The re-derive is the part that makes this honest, and it is your action, not the script's. The block below is a skeleton you re-run per attempt, not a one-shot you launch once: a ## Dependencies block names concrete child numbers and phase topology, so when the recheck fires (a racer added/closed a child between your reads) you must regenerate /tmp/plan-epic-<EPIC>-deps.md — and on a re-plan /tmp/plan-epic-<EPIC>-plan.md — against the freshly-read body (re-run Step 2's split + Step 5's section derivation) before you re-enter the loop. The script cannot do this for you inside one bash invocation; it can only refuse to proceed until you have. So the recheck branch stamps the fresh base and breaks out (it does not silently continue onto a stale deps.md), and a guard at the top of each attempt aborts loudly if deps.md was not regenerated since the base it splices onto was read — turning the "re-derive" from a comment you might skip into a precondition the script enforces.

# /tmp/plan-epic-<EPIC>-deps.md = the new `## Dependencies` block. On a RE-PLAN, also
#   /tmp/plan-epic-<EPIC>-plan.md = the new `## Plan (plan-epic)` block (set REPLAN=1).
#   Give each block a trailing blank line so the next spliced heading stays separated.
# Landing is confirmed against the WHOLE `## Dependencies` block round-tripping byte-for-byte,
# NOT a single line: two concurrent runs on the SAME epic likely both emit a given `- #<child>`
# line (they share children), so a lone matching line can't tell our section from a racer's
# clobber (see step 6). deps.md is re-derived by YOU between attempts (the recheck breaks out and
# hands back; step 2) — the freshness guard (step 2.5) enforces it was, so each pass splices a block
# derived against the body it's splicing onto, never a stale one.
# A first-time plan has NO `## Dependencies` heading yet (Step 2 doesn't write one) — that case
# APPENDS the block to EOF; a re-plan has exactly one and SPLICES it in place.
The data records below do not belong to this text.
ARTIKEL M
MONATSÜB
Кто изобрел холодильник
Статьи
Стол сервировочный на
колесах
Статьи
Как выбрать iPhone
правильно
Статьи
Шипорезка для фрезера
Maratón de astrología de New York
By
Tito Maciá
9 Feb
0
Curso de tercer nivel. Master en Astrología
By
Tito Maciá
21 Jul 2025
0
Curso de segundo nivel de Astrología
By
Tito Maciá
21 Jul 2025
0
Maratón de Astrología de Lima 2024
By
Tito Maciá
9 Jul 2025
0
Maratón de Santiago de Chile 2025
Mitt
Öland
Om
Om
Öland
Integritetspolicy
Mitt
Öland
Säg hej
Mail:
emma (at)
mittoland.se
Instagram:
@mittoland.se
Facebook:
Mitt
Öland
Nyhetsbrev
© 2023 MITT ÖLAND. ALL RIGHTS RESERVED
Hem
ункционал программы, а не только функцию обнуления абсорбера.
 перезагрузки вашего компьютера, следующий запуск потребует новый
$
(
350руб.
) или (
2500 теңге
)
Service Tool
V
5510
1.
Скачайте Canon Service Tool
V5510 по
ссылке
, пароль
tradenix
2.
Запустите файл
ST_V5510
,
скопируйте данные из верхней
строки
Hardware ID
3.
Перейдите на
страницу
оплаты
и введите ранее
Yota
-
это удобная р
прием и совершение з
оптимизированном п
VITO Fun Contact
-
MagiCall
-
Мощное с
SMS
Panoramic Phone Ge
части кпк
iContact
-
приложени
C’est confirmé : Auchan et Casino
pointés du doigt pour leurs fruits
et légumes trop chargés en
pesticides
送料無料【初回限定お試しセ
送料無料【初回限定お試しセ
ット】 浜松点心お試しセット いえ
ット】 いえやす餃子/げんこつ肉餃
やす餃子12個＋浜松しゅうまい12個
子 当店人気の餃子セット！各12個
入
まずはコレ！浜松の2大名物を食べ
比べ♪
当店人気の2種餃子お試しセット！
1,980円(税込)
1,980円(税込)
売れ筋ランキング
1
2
Zero headings on a
# re-plan, or more than one ever, is corruption: abort loudly (step 4).
#
# This block is a SKELETON you re-run per attempt, not a one-shot. When the recheck (step 2) fires
# it stamps the fresh base, BREAKS, and hands back to you to re-derive `deps.md` (+ `plan.md` on a
# re-plan) against `/tmp/plan-epic-<EPIC>-current.md` — then you re-invoke the block. The freshness
# guard (step 2.5) refuses to splice a `deps.md` older than the base it would splice onto, so a
# stale block can never re-clobber a racer's legitimate topology.
# Per attempt: re-read → recheck (verify unchanged) → freshness guard → anchor guard → splice/append → PATCH
# → re-verify our block landed. `landed=1` only after a pass confirms the round-trip; `patched=1`
# records that a PATCH was actually issued (so the terminal verdict can tell "raced every time,
# never wrote" from "wrote and lost"). The terminal check after the loop turns an
# exhausted-or-aborted run into a hard STOP rather than ambiguous output.
landed=0; patched=0
for attempt in 1 2 3; do
  # 1. re-read the LIVE body + its revision marker from ONE GET (coherent — no TOCTOU skew)
  gh api repos/$REPO/issues/<EPIC> --jq '{body,updated_at}' > /tmp/plan-epic-<EPIC>-live.json
  jq -r '.body'       /tmp/plan-epic-<EPIC>-live.json > /tmp/plan-epic-<EPIC>-live.md
  NOW=$(jq -r '.updated_at' /tmp/plan-epic-<EPIC>-live.json)
  WAS=$(cat /tmp/plan-epic-<EPIC>-updated-at.txt)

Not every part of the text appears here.